Efforts toward recognizing the Christian martyrs and saints of the wars were blocked by church officials. Soon conservative church hierarchs were again ascendant. The six instructors of the University of Central America—Sobrino’s brother Jesuits—their housekeeper, and her daughter who were brutally murdered by members the U.S.-backed Salvadoran military were not recognized in any category as protectors of the faith. The murdered bishops of Latin America—including Enrique Angelelli of Argentina (1976), Juan José Gerardi of Guatemala (1998), and Óscar Romero of El Salvador (1980)—were left off of the list of nearly 500 saints proclaimed by Pope John Paul II.

Additionally, liberation theologians were disowned and prevented from writing. The Vatican’s doctrinal office, then headed by Cardinal Joseph Ratzinger (who became Pope Benedict XVI), condemned liberation theology for its supposed “serious ideological deviations.” Brazilian theologian Leonardo Boff was silenced in 1985. Peruvian Gustavo Gutiérrez, called the “father of liberation theology,” was censured. Even Sobrino was notified by the Vatican that disciplinary measures were under way against his theological and doctrinal teaching.

But with the arrival of Pope Francis, a fresh wind is blowing. Almost immediately, Francis set about restoring relations with Latin American liberation theologians. Boff and Gutiérrez have both met with the pontiff, while Sobrino speaks of “Papa Francisco” with his usual caution—hopeful, slightly ironic, infinitely patient.

The greatest sign that Pope Francis is doing something different came on Feb. 3, when the Vatican office that promotes individuals for sainthood declared that El Salvador’s assassinated Archbishop Romero was officially a martyr of the church, that his murder had been an act of hatred for the faith.

This is more than a fine canonical point. It is a remarkable statement, vindicating the courageous death of many other martyrs. Those who killed them would have firmly called themselves Christians. The Vatican has (at last) proclaimed that they were in fact not Christians at all, but were enemies of the faith.

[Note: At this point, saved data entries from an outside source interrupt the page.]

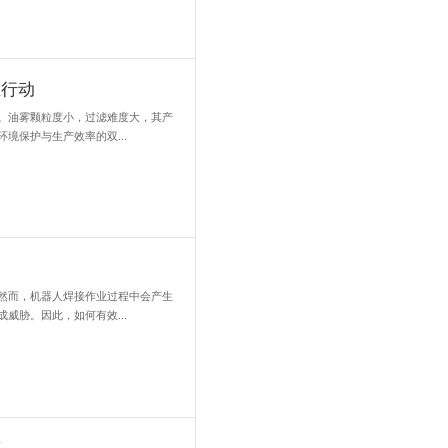
净化器多元化使用
以其安装便捷、适应性强、运行成本低、适用广泛等优势，成为了现代
循环烟尘净化器特别适用于大型焊接重型异性工件的车间。在这些车间.
染，青岛力维环保油雾净化器在行动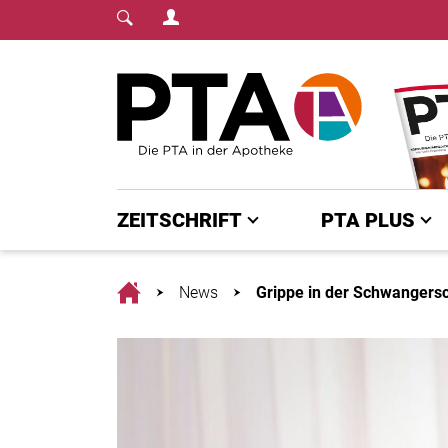
Login Menu
Fachmedium für PTA | diepta.de
Home
ZEITSCHRIFT
PTA PLUS
Home
News
Grippe in der Schwangersch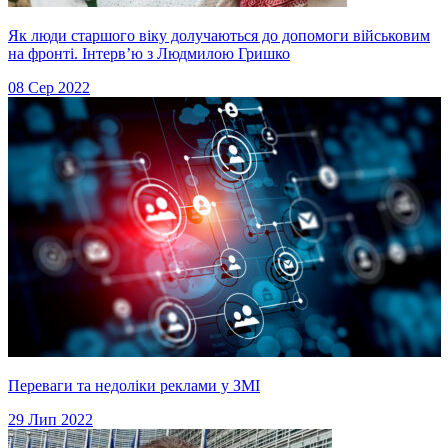
Як люди старшого віку долучаються до допомоги військовим
на фронті. Інтервʼю з Людмилою Гришко
08 Сер 2022
Переваги та недоліки реклами у ЗМІ
29 Лип 2022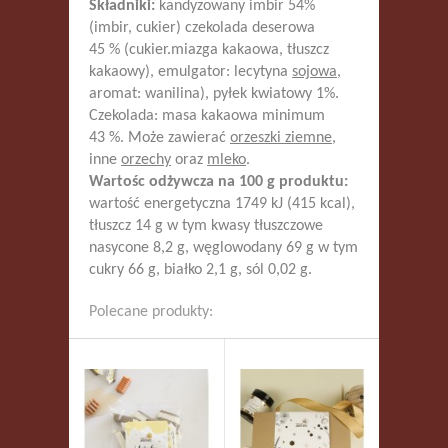
Składniki:
kandyzowany imbir 54%
(imbir, cukier) czekolada deserowa
45 % (cukier.miazga kakaowa, tłuszcz
kakaowy), emulgator: lecytyna
sojowa
,
aromat: wanilina), pyłek kwiatowy 1%.
Czekolada: masa kakaowa minimum
43 %. Może zawierać
orzeszki ziemne
,
inne
orzechy
oraz
mleko
.
Wartośc odżywcza na 100 g produktu:
wartość energetyczna 1749 kJ (415 kcal),
tłuszcz 14 g w tym kwasy tłuszczowe
nasycone 8,2 g, węglowodany 69 g w tym
cukry 66 g, białko 2,1 g, sól 0,02 g.
Polecane produkty: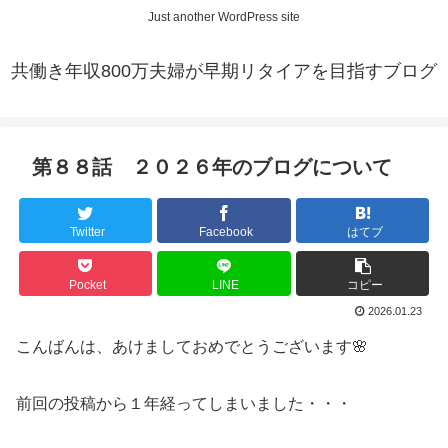
Just another WordPress site
共働き年収800万夫婦が早期リタイアを目指すブログ
第８８話 ２０２６年のブログについて
Twitter
Facebook
はてブ
Pocket
LINE
コピー
2026.01.23
こんばんは、あけましておめでとうございます🌸
前回の投稿から１年経ってしまいました・・・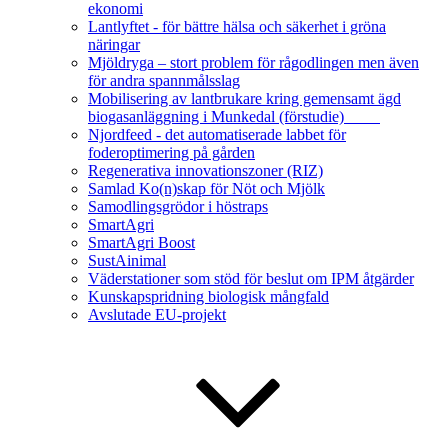
ekonomi
Lantlyftet - för bättre hälsa och säkerhet i gröna
näringar
Mjöldryga – stort problem för rågodlingen men även
för andra spannmålsslag
Mobilisering av lantbrukare kring gemensamt ägd
biogasanläggning i Munkedal (förstudie)
Njordfeed - det automatiserade labbet för
foderoptimering på gården
Regenerativa innovationszoner (RIZ)
Samlad Ko(n)skap för Nöt och Mjölk
Samodlingsgrödor i höstraps
SmartAgri
SmartAgri Boost
SustAinimal
Väderstationer som stöd för beslut om IPM åtgärder
Kunskapspridning biologisk mångfald
Avslutade EU-projekt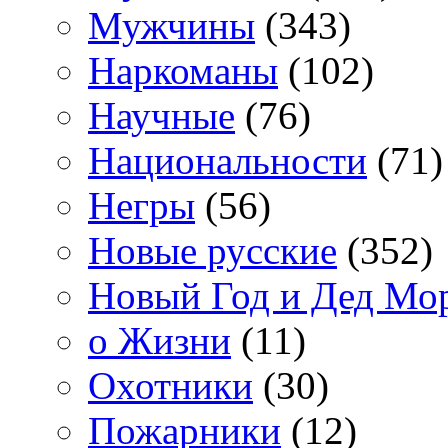
Мужчины
(343)
Наркоманы
(102)
Научные
(76)
Национальности
(71)
Негры
(56)
Новые русские
(352)
Новый Год и Дед Мо
о Жизни
(11)
Охотники
(30)
Пожарники
(12)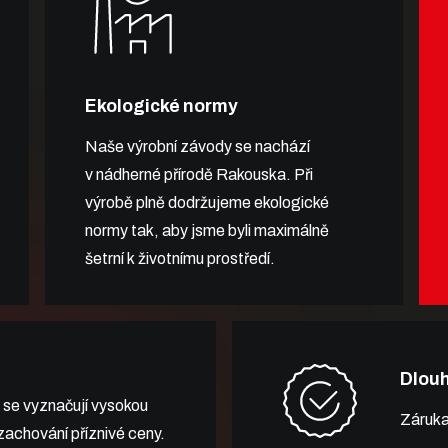
Ekologické normy
Naše výrobní závody se nachází
v nádherné přírodě Rakouska. Při
výrobě plně dodržujeme ekologické
normy tak, aby jsme byli maximálně
šetrní k životnímu prostředí.
Dlou
 se vyznačují vysokou
Záruka
 zachování příznivé ceny.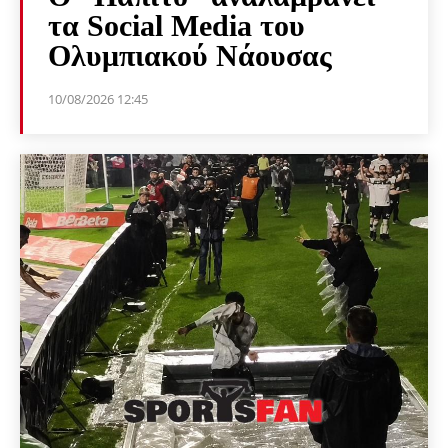
τα Social Media του
Ολυμπιακού Νάουσας
10/08/2026 12:45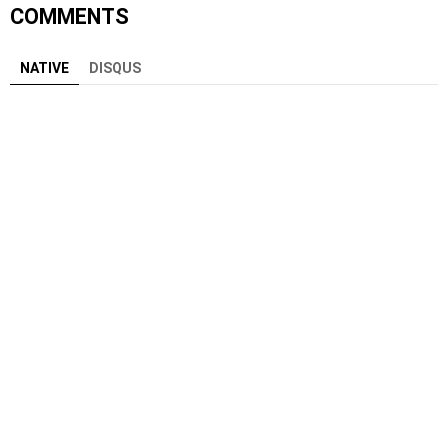
COMMENTS
NATIVE
DISQUS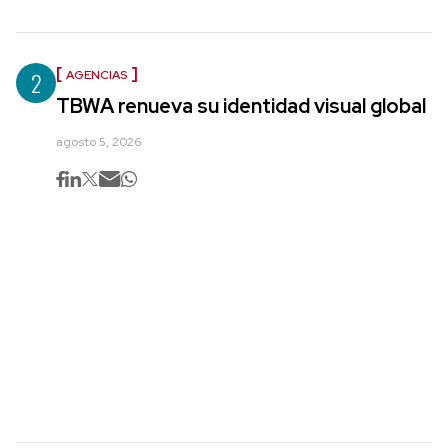
2
AGENCIAS
TBWA renueva su identidad visual global
agosto 5, 2026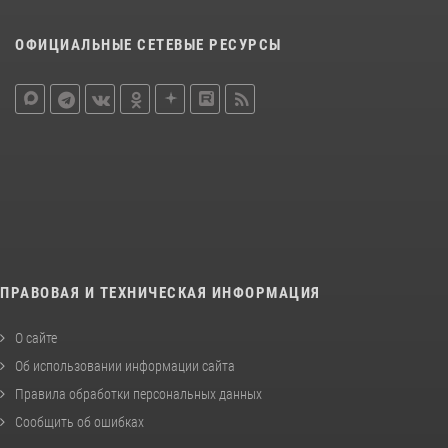
ОФИЦИАЛЬНЫЕ СЕТЕВЫЕ РЕСУРСЫ
ПРАВОВАЯ И ТЕХНИЧЕСКАЯ ИНФОРМАЦИЯ
О сайте
Об использовании информации сайта
Правила обработки персональных данных
Сообщить об ошибках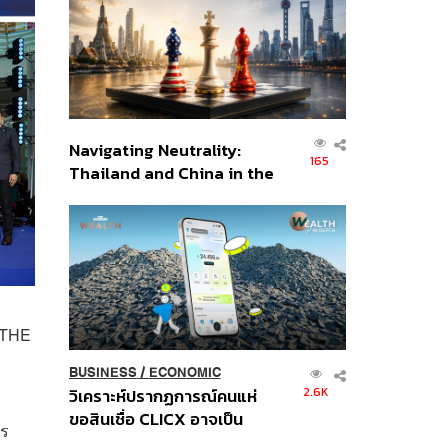
อินโดนีเซีย
Navigating Neutrality:
165
Thailand and China in the
Age of a New Global
Order
ี THE
BUSINESS
/
ECONOMIC
2.6K
วิเคราะห์ปรากฏการณ์คนแห่
ขอสินเชื่อ CLICX อาจเป็น
าร
เพียงยอดภูเขาน้ำแข็ง ของ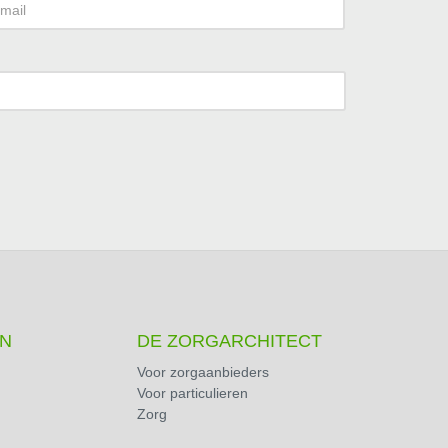
N
DE ZORGARCHITECT
Voor zorgaanbieders
Voor particulieren
Zorg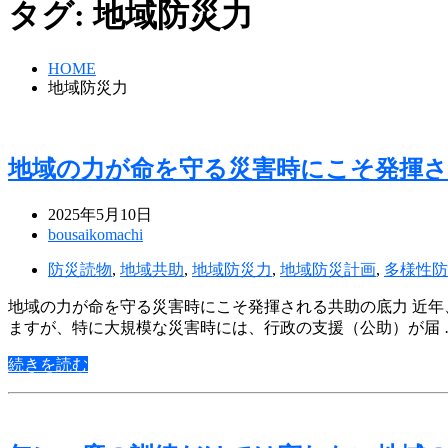
タグ:
地域防災力
HOME
地域防災力
地域の力が命を守る災害時にこそ発揮さ
2025年5月10日
bousaikomachi
防災読物
,
地域共助
,
地域防災力
,
地域防災計画
,
多様性防
地域の力が命を守る災害時にこそ発揮される共助の底力 近
ますが、特に大規模な災害時には、行政の支援（公助）が届 
続きを読む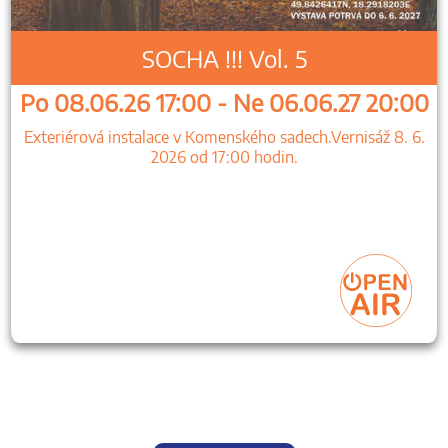
SOCHA !!! Vol. 5
Po 08.06.26 17:00 - Ne 06.06.27 20:00
Exteriérová instalace v Komenského sadech.Vernisáž 8. 6.
2026 od 17:00 hodin.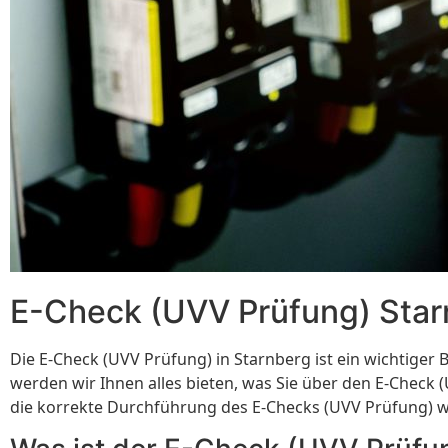
E-Check (UVV Prüfung) Starn
Die E-Check (UVV Prüfung) in Starnberg ist ein wichtiger
werden wir Ihnen alles bieten, was Sie über den E-Check 
die korrekte Durchführung des E-Checks (UVV Prüfung)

For Sobrino, liberation theology, no matter what it is called, is the inevitable moving of the Holy Spirit, God’s unstoppable renovation of the whole of creation. “San Romero de las Américas” is already a saint in the hearts of the people. He has been for 35 years. The people in El Salvador, in Latin America, and around the world have declared this to be God’s truth, no matter what is said thousands of miles away in Rome.